Regarding the Cristobal Colon liquefied natural gas export project in northeastern Venezuela, covered by a 1994 accord by Lagoven, Shell, Exxon, and Mitsubishi, Pdvsa said studies have been completed to allow a high grade of technical and economic definition.
Considering those studies and the current state of natural gas prices on the international market, the time limit for taking a decision regarding investment has been extended for a period of 5 years, Pdvsa said.
Downstream projects
In the area of refining, Pdvsa said a series of important projects designed to guarantee competitiveness and increase flexibility of the country's refining system were completed in 1996 to handle a larger volume of heavy crudes and reduce the production of residual fuels.Investments during last year were aimed mainly at completion of the so-called PARC upgrading project at Cardon refinery, the installation of a sulfur recovery unit at Amuay refinery, and catalytic distillation facilities at El Palito refinery.
During 1996, the volume of crude processed in Pdvsa's refining system averaged 2,095,000 b/d, of which 1,205,000 b/d was processed at the Pdvsa-leased Isla refinery at Curacao, 632,000 b/d at Pdvsa-owned refineries in the U.S., and 258,000 b/d at Pdvsa-owned refineries in Europe.
In the area of marketing, Pdvsa said Venezuela sold about 2,752,000 b/d of crude and products on international markets last year, about 215,000 b/d more than in 1995.
Marketing of light and medium grade crudes last year averaged 1,207,000 b/d, an increase of 111,000 b/d, or 9%, from 1995, Pdvsa said.
In an effort to improve the sale of heavy and extra-heavy crudes, Pdvsa placed about 770,000 b/d of these crudes on international markets last year, an increase of 48,000 b/d from 1995.
Of the total 1,977,000 b/d of crude shipped from Venezuela, 1,110,000 b/d went to international clients, 693,000 b/d to Pdvsa ventures abroad, and 174,000 b/d to the Isla refinery.
Refined products sales abroad averaged 775,000 b/d last year, about 57,000 b/d more than in 1995, Pdvsa added.
The U.S. remains the principal market for Pdvsa's crude and products. About 1,631,000 b/d of Venezuelan crude and products went to U.S. markets in 1996, or about 60% of total exports.
Sales to the Caribbean and South American markets averaged 816,000 b/d, about 214,000 b/d more than in 1995.
Brazil alone received about 122,000 b/d of Venezuelan crude and products in 1996, an increase of 18% from 1995.
During last year, oil supplies to the domestic Venezuelan market averaged 650,000 b/d, a decline of 1% from 1995. Of that total, liquid products accounted for 354,000 b/d and natural gas the equivalent of 296,000 b/d.
In the category of liquid products, gasoline consumption declined by 7%, averaging about 183,000 b/d. Diesel sales in 1996 averaged 65,000 b/d, a decline of 4% from 1995, while the sale of liquefied petroleum gas remained stable at 70,000 b/d.

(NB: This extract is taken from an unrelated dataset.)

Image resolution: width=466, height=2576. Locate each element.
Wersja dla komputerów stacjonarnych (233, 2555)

In petrochemicals, Pdvsa unit Pequiven SA posted estimated profits of $268 million, the highest level in its history.
Gross petrochemical output at Pequiven-operated plants averaged 4.4 million metric tons in 1996, in addition to about 3.3 million tons produced at joint ventures, bringing the overall production to 7.7 million tons, or about 1 million tons more than in 1995.

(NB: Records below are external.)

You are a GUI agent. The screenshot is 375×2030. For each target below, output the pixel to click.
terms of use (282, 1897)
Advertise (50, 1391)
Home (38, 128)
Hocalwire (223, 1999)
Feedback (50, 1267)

Direct exports by Pequiven and its joint ventures generated revenues of about $774 million, about 20% of the country's non-oil exports.

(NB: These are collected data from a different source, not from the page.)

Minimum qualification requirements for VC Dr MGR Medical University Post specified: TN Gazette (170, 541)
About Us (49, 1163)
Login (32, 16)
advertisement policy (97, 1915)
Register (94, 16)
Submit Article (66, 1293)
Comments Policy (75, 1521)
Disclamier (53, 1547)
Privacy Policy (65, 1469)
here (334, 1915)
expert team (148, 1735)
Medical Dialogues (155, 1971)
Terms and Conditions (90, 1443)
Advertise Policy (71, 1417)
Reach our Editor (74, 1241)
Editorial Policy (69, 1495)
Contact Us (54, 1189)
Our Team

Pdvsa also reported that in 1996 production of Venezuela's trademark boiler fuel Orimulsion averaged 4.047 million tons, while exports totaled 4.173 million tons.
About 33% of Orimulsion exports went to Denmark, while 24% went to the U.K. Total sales generated gross earnings of $170 million, while net profits totaled about $51 million.
Supply agreements were signed last year with China, as well as with Arawat Cement Ltd. of Barbados, Hokkaido Electric of Japan, SK Power of Denmark, and ENEL of Italy.
In the area of coal, Pdvsa's 1996 production averaged 3.624 million tons, and exports totaled 3.604 million tons. Coal exports generated revenues averaging about $56.6 million in 1996.